● **Your instructions**: List each line of the data that holds the string "bilibili", please.
---------- Data for this exercise ----------
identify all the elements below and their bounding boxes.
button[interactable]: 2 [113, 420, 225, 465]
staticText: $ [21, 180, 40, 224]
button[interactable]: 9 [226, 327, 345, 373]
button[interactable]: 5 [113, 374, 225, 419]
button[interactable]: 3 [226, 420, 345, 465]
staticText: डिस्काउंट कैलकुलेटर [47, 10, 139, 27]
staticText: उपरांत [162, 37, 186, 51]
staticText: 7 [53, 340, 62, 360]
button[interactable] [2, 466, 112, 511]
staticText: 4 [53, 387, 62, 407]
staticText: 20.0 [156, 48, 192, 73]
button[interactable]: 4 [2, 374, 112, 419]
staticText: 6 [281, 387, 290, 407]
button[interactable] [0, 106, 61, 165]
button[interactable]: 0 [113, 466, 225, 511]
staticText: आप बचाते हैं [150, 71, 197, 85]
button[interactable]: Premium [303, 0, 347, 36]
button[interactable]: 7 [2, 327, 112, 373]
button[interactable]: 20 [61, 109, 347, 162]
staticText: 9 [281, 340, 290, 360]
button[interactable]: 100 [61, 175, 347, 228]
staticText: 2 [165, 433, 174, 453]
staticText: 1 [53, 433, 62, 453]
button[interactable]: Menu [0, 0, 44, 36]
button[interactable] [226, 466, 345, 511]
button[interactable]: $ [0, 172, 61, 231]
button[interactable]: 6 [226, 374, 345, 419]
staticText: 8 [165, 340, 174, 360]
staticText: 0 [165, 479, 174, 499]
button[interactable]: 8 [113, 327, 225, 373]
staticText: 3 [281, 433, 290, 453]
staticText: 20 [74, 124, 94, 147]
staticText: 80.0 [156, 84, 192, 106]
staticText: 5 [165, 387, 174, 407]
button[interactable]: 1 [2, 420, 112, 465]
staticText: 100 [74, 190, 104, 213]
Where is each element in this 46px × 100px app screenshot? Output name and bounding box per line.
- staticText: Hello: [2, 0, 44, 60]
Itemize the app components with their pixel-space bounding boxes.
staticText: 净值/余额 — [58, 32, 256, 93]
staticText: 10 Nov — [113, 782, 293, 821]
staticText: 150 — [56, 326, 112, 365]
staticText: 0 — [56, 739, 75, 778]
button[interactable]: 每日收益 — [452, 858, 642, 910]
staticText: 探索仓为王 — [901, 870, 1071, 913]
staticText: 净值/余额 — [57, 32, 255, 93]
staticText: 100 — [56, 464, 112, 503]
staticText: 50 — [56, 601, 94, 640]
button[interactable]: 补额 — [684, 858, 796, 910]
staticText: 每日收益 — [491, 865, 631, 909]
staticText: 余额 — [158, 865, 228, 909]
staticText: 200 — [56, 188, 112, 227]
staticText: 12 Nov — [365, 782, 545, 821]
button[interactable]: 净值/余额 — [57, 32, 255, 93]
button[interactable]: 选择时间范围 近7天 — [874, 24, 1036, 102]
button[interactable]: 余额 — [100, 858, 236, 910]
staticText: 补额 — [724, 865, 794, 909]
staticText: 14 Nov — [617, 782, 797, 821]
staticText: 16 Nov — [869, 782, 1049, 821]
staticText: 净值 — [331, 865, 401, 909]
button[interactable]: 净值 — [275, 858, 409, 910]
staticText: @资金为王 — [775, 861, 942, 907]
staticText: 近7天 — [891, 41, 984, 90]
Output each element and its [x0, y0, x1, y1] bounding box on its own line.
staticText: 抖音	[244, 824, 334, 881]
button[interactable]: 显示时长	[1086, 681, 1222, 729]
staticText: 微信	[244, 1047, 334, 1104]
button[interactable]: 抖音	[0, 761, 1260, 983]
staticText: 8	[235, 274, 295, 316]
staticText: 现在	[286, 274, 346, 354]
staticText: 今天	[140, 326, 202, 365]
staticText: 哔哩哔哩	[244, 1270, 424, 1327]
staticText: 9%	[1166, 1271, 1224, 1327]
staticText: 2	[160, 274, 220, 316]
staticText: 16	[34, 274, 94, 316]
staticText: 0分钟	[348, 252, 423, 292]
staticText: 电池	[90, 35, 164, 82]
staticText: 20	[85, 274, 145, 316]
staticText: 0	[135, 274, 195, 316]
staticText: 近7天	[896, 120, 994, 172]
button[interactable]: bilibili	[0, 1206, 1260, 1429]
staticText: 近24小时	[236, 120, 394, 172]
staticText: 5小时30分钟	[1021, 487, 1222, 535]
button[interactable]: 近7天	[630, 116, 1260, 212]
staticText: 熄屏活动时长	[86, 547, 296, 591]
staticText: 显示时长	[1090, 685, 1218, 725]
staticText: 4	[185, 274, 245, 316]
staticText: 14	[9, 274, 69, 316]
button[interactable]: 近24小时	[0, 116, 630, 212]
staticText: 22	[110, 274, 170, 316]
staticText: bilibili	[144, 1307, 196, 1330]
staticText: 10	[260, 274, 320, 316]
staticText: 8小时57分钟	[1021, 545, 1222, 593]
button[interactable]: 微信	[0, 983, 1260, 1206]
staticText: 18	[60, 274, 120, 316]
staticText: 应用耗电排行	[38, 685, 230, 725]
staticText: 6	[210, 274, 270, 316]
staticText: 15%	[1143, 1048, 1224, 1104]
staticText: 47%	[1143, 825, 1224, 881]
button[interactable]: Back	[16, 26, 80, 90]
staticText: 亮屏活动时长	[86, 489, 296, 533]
----------
● **Response for this exercise**:
button[interactable]: bilibili	[0, 1206, 1260, 1429]
staticText: bilibili	[144, 1307, 196, 1330]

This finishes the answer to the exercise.